■ **What the task asks**: What is the number of lines in the entries that contain "need"? Reply with that number only.

····················

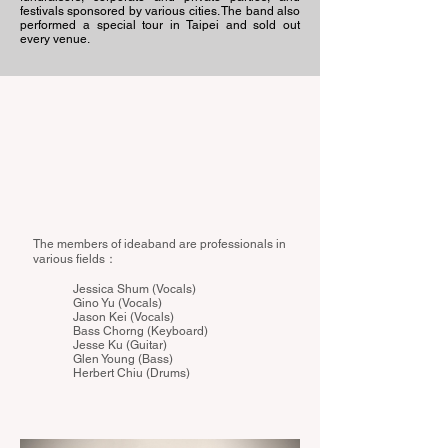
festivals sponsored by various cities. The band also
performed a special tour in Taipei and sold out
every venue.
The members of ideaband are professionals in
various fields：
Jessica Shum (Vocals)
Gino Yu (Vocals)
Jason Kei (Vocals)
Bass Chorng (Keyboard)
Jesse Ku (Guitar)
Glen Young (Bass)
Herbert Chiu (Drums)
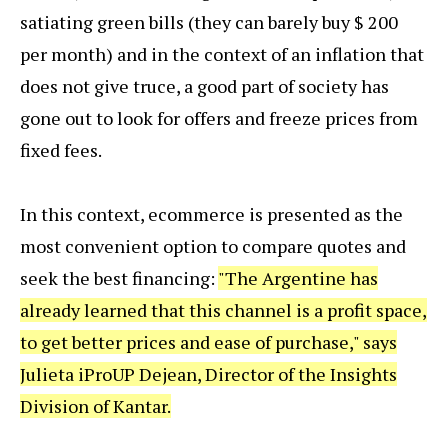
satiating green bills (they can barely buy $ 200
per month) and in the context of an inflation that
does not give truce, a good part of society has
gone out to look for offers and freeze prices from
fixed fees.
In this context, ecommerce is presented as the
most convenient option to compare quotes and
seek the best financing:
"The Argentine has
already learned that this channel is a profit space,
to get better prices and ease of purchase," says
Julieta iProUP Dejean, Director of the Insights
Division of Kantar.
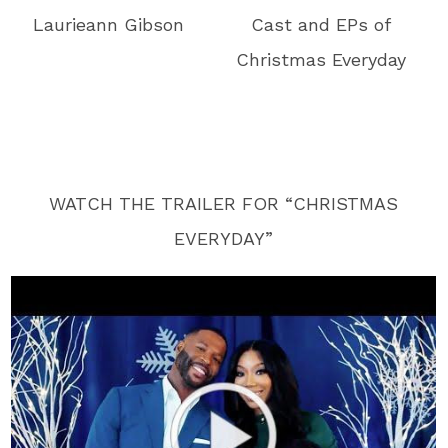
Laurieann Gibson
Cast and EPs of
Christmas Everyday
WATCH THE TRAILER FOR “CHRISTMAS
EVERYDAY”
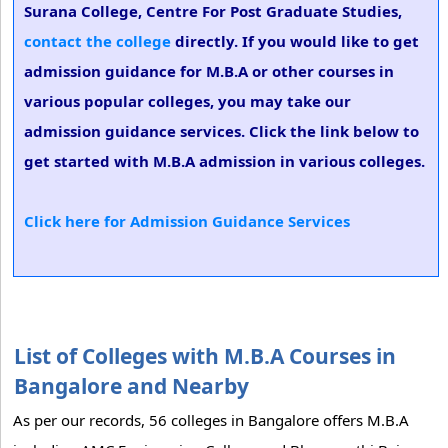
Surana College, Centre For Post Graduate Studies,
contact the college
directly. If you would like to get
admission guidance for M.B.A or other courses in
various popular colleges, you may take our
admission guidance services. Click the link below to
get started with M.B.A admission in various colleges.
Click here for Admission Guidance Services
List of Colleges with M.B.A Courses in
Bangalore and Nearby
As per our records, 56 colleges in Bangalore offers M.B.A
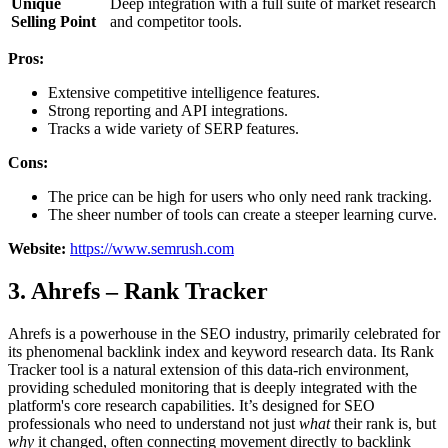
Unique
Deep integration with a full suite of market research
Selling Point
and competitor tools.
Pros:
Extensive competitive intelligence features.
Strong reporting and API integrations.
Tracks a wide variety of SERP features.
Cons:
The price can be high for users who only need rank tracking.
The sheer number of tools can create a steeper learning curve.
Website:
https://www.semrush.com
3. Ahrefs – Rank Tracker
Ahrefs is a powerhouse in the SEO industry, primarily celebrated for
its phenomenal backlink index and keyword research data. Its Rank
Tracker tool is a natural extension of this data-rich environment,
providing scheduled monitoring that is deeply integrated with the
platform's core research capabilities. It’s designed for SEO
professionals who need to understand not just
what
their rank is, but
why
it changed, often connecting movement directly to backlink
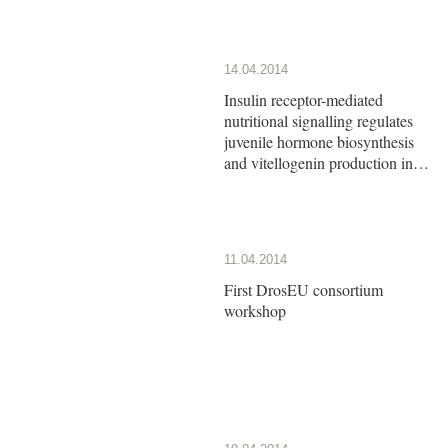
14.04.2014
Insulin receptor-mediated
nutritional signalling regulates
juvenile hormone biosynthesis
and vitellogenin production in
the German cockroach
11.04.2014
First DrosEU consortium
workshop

····················

■ **Problem solution**: 2